Meanwhile, two of Dale’s brothers had shown up, and we were all standing around talking and Ron, the one who is mechanical, went in to take a look at the AC. In about two seconds he had it going. I asked him what he did and he said “I just turned it on.” Harumph. So did we, but it didn’t do any good. Dale was thankful and had the room cooled down in short order.
We had asked for a cot. It wasn’t in Dale’s room, or ours. Hmmm. We decided we would deal with that later. Everyone was tired and hungry and the guys were thinking we could all go out to eat and fellowship for a while. Somewhere in that mix, my mother in law realized the cot was in her room. Ah, no problem. Dale wheeled it down to our room. I took one look at the cot and realized, there was no way, no how that cot was going to fit in our room. I had the portacrib to set up, our luggage, etc. But even without all our stuff, the cot wouldn’t have fit. There simple was not enough floor space to accommodate the width of the cot. I was a little cranky at this point.

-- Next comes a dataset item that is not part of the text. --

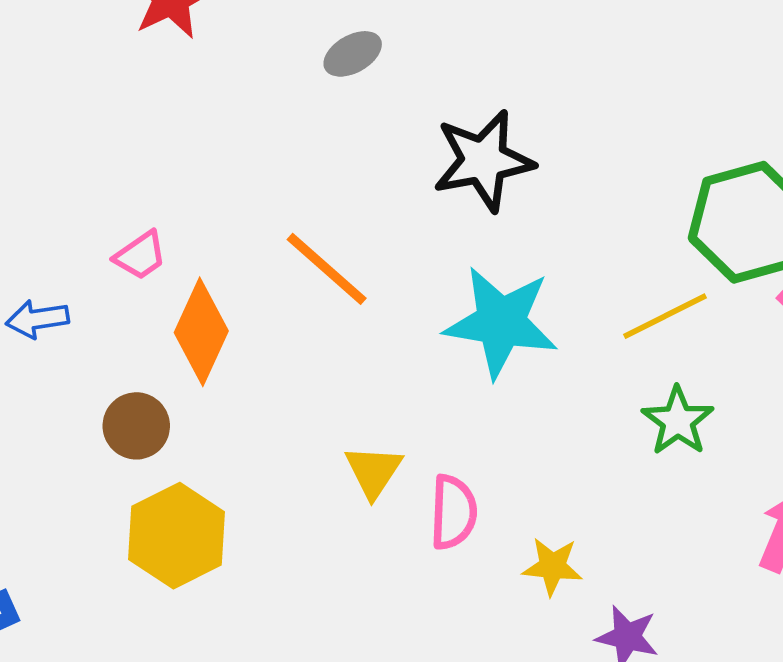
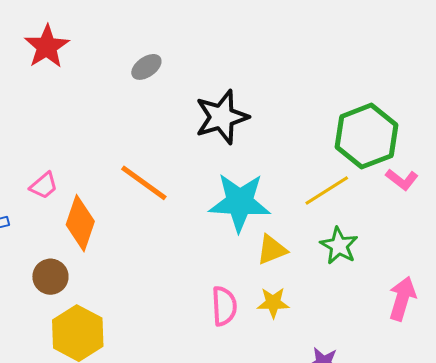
yellow triangle: (373, 471) -> (272, 250), moved, turned 40
yellow star: (552, 566) -> (273, 303), moved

Speaking of beds, I figured out that hotels have a unspoken rule of thumb. The hardness of the bed is inversely related to the softness of the pillows.
The bed was so hard, that one of my daughter’s said she thought she might sleep on the floor, if she could find the space. It was like sleeping on a plank. Ironically, the pillows were very soft. A little too soft. Your head sunk down through them to the mattress like there was nothing there. How could such fluffy looking pillows do so little? The result was a spinal chord mishaped, kinked, and very stiff.

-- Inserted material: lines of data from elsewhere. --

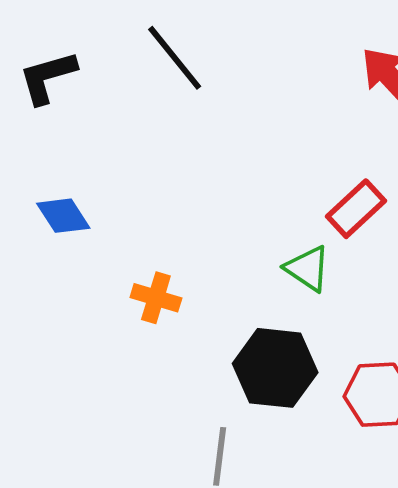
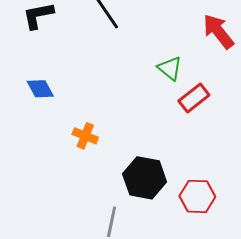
green triangle: (308, 268) -> (170, 68), moved

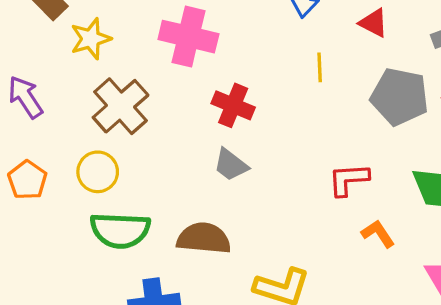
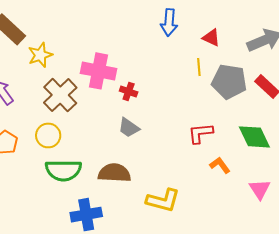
pink cross: (188, 37) -> (99, 71), moved
yellow line: (320, 67) -> (199, 67), moved
red cross: (233, 105) -> (129, 92), size x0.7

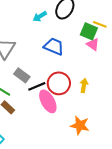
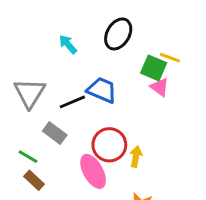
cyan arrow: (40, 16) -> (68, 44), moved, turned 80
yellow arrow: (84, 85) -> (136, 157), moved
black line: (37, 86) -> (72, 102), moved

Tired, hungry, and now was wondering where to put the one body that had no where to sleep. Thankfully, Grandma came to the rescue and offered the extra bed in her room. So, the twins took turns each night sleeping over “at Grandma’s” and the other stayed with me to help with the baby and Jerusha. I felt like giving the lady at the front desk a piece of my mind, but decided it wasn’t worth it.

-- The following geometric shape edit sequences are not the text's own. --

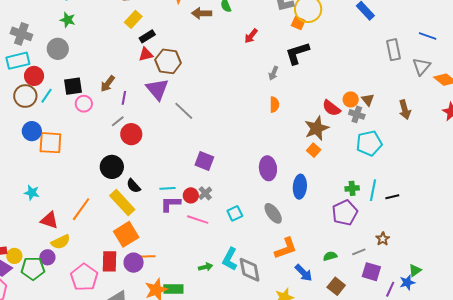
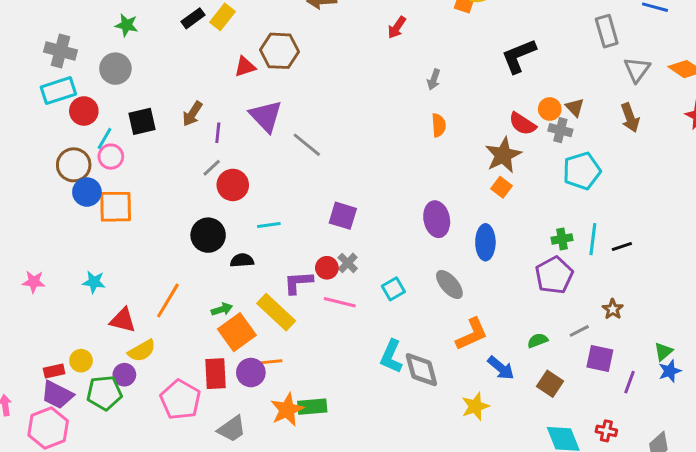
black rectangle: (147, 36) -> (193, 18), moved
black L-shape: (297, 53) -> (519, 56), moved
brown hexagon: (168, 61) -> (279, 51), moved
gray triangle: (422, 66) -> (637, 69), moved
brown circle: (25, 96) -> (74, 165), moved
pink circle: (84, 104) -> (111, 157), moved
black semicircle: (134, 186) -> (242, 260), turned 133
cyan line: (167, 188) -> (269, 225), moved
yellow rectangle: (122, 203) -> (276, 312), moved
yellow circle: (14, 256) -> (81, 361), moved
green arrow: (206, 267) -> (222, 309), moved
blue star: (407, 282) -> (670, 371), moved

We went to a Golden Corral for supper. I had never been to one before. It is cafeteria style eating. There were several stations: salad, grilled, veggies, meat, fruit, and dessert. I was in sore need of something other than an sandwich, and protiened up. There was fish which was seasoned with cajun spices. The fish was a bit overdone, but the spices were excellent. I also loved the steamed broccoli with melted cheese over it. My family isn’t big on broccoli, so silly as it seems, I skipped dessert and filled up with the broccoli and melted cheese dish. There was also grilled pork, which was again, a little dry, but the sauce was very good.
Back to the hotel for some sleep, I hoped. I was afraid Isaac would be all out of whack from the travelling. While Dale and the boys were still in our room I grabbed a shower, then we all prayed together and everyone went to their own beds. What is it about hotel water that makes you feel like you don’t get quite all the way clean when you bathe with it? Maybe I am a water snob, but there is something about the way the water feels that makes me refuse to drink it. Good thing we were well stocked with bottled water.
Isaac and I snuggled for a while until he got sleepy. I put him in the portacrib then fell asleep until he woke me about an hour and a half later. I snuggled up with him on my bed, and he slept well until around 8a.m. or so.
I noticed that the bathroom looked like something Picasso built. The tub kind of dipped in the middle, like a shallow trough. I wondered if it was safe to stand in there, but my desire to scrub off road grime overcame any fear. The shower head was mounted low. I’m not a tall person, and it was up to about my shoulders. Dale is 6’2”, and I have to admit to getting a little chuckle at his expense as I envisioned him trying to wash his hair. The curtain rod curved out in the middle. The whole effect was a little bizarre, and I wondered if there was something stronger than “root” in my root beer at the resturaunt.
Saturday morning was pretty relaxed. We just hung out together watching Animal Planet, and doing whatever. The wedding wasn’t until 4, so it was nice to have time to kill for change, instead trying to keep up with a crazy, busy schedule.
Part II: Hasty Exits
During our “time to kill” block of time, the kids watch Animal Planet and Dale and I got to talk and relax. I usually think Animal Planet is pretty good. I think they put out the series on the Meerkats that we have enjoyed. However, this time, there was a little incident that made me mad.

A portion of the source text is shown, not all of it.